#### ACTIVITY
Of the material below, only the lines from the line containing "Uitverkocht" down to the line containing "kun je geen genoeg van krijgen!" belong in the answer, written out exactly.
[EXERCISE DATA Boundary: Start]
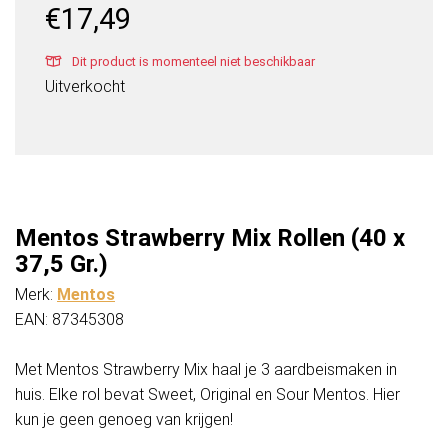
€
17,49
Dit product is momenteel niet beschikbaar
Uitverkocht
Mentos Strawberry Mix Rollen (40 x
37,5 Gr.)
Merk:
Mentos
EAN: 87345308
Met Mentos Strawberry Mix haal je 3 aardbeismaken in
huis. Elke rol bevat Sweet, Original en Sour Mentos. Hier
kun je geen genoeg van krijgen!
[EXERCISE DATA Boundary: End]
[EXERCISE DATA Boundary: Start]
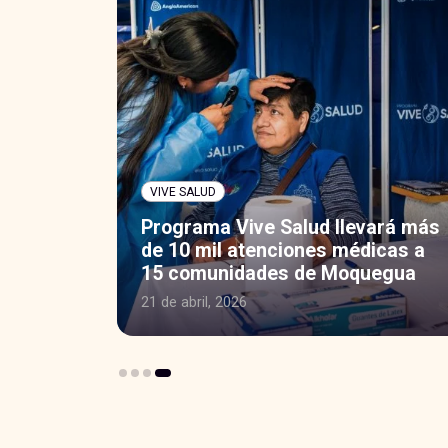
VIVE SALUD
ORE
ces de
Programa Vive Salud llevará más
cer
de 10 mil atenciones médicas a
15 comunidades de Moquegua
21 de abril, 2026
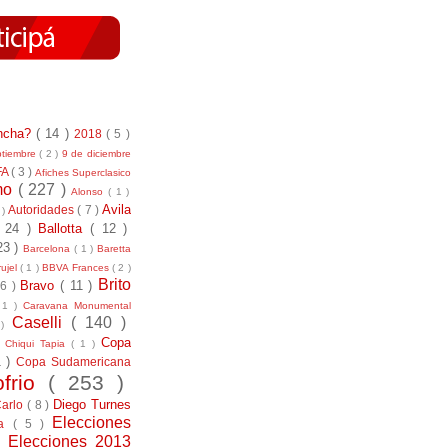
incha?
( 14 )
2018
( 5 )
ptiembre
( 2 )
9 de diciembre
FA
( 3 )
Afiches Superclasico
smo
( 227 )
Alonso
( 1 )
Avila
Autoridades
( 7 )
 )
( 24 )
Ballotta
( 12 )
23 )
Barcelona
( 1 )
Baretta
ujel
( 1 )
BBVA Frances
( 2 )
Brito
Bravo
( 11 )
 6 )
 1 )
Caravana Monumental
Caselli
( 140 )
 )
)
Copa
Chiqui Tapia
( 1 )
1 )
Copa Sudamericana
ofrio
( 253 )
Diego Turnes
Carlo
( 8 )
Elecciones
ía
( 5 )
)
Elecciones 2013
[EXERCISE DATA Boundary: End]
[EXERCISE DATA Boundary: Start]
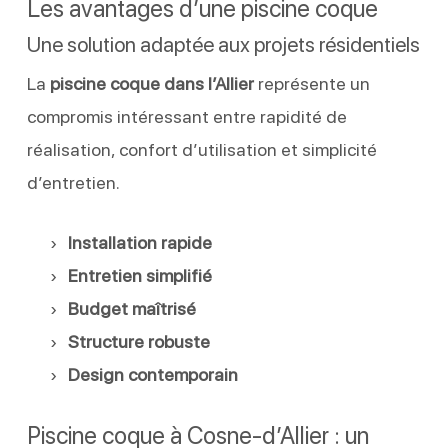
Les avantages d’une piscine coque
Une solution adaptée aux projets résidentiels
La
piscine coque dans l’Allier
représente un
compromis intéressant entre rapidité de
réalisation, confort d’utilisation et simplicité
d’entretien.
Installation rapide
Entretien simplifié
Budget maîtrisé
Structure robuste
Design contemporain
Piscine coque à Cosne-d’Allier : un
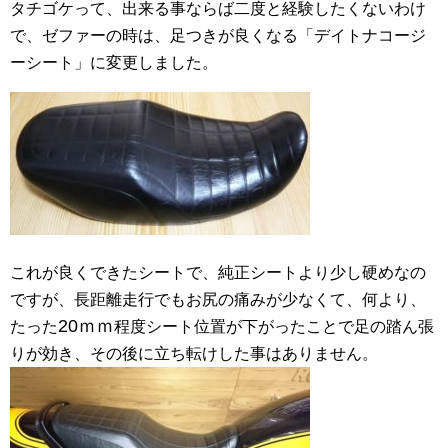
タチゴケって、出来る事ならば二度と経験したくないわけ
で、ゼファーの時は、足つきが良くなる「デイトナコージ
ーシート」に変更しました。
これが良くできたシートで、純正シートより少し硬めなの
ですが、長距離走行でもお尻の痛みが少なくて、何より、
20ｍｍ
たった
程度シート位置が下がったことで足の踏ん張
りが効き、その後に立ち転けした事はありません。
[EXERCISE DATA Boundary: End]
#### EXPECTED OUTPUT
Uitverkocht
Mentos Strawberry Mix Rollen (40 x
37,5 Gr.)
Merk:
Mentos
EAN: 87345308
Met Mentos Strawberry Mix haal je 3 aardbeismaken in
huis. Elke rol bevat Sweet, Original en Sour Mentos. Hier
kun je geen genoeg van krijgen!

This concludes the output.